Computational Genomics Laboratory, University of California, Santa Cruz, Santa Cruz, CA.
Molecular, Cell, and Developmental Biology, University of California, Santa Cruz, Santa Cruz, CA.
JCO Clin Cancer Inform. 2020 Feb;4:160-170. doi: 10.1200/CCI.19.00095.

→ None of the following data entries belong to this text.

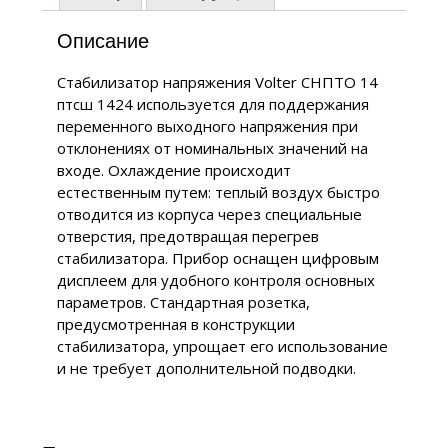
Описание
Стабилизатор напряжения Volter СНПТО 14
птсш 1424 используется для поддержания
переменного выходного напряжения при
отклонениях от номинальных значений на
входе. Охлаждение происходит
естественным путем: теплый воздух быстро
отводится из корпуса через специальные
отверстия, предотвращая перегрев
стабилизатора. Прибор оснащен цифровым
дисплеем для удобного контроля основных
параметров. Стандартная розетка,
предусмотренная в конструкции
стабилизатора, упрощает его использование
и не требует дополнительной подводки.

Many antineoplastics are designed to target upregulated genes, but quantifying upregulation in a single patient sample requires an appropriate set of samples for comparison. In cancer, the most natural comparison set is unaffected samples from the matching tissue, but there are often too few available unaffected samples to overcome high intersample variance. Moreover, some cancer samples have misidentified tissues of origin or even composite-tissue phenotypes. Even if an appropriate comparison set can be identified, most differential expression tools are not designed to accommodate comparisons to a single patient sample.
We propose a Bayesian statistical framework for gene expression outlier detection in single samples. Our method uses all available data to produce a consensus background distribution for each gene of interest without requiring the researcher to manually select a comparison set. The consensus distribution can then be used to quantify over- and underexpression.
We demonstrate this method on both simulated and real gene expression data. We show that it can robustly quantify overexpression, even when the set of comparison samples lacks ideally matched tissue samples. Furthermore, our results show that the method can identify appropriate comparison sets from samples of mixed lineage and rediscover numerous known gene-cancer expression patterns.
This exploratory method is suitable for identifying expression outliers from comparative RNA sequencing (RNA-seq) analysis for individual samples, and Treehouse, a pediatric precision medicine group that leverages RNA-seq to identify potential therapeutic leads for patients, plans to explore this method for processing its pediatric cohort.
许多抗肿瘤药物旨在针对上调的基因,但在单个患者样本中定量上调需要一组适当的样本进行比较。在癌症中,最自然的比较集是来自匹配组织的未受影响的样本,但通常没有足够的未受影响的样本来克服高样本间方差。此外,一些癌症样本的组织来源被错误识别,甚至存在复合组织表型。即使可以确定适当的比较集,大多数差异表达工具也不是为了适应与单个患者样本的比较而设计的。
我们提出了一种用于单个样本中基因表达异常值检测的贝叶斯统计框架。我们的方法使用所有可用的数据为每个感兴趣的基因生成一个共识背景分布,而无需研究人员手动选择比较集。然后可以使用共识分布来量化过表达和低表达。
我们在模拟和真实的基因表达数据上演示了这种方法。我们表明,即使比较样本集缺乏理想匹配的组织样本,它也可以稳健地定量过表达。此外,我们的结果表明,该方法可以从混合谱系的样本中识别出合适的比较集,并重新发现许多已知的基因-癌症表达模式。
这种探索性方法适用于识别单个样本比较 RNA 测序(RNA-seq)分析中的表达异常值,Treehouse 是一个儿科精准医疗小组,利用 RNA-seq 为患者确定潜在的治疗靶点,计划探索这种方法来处理其儿科队列。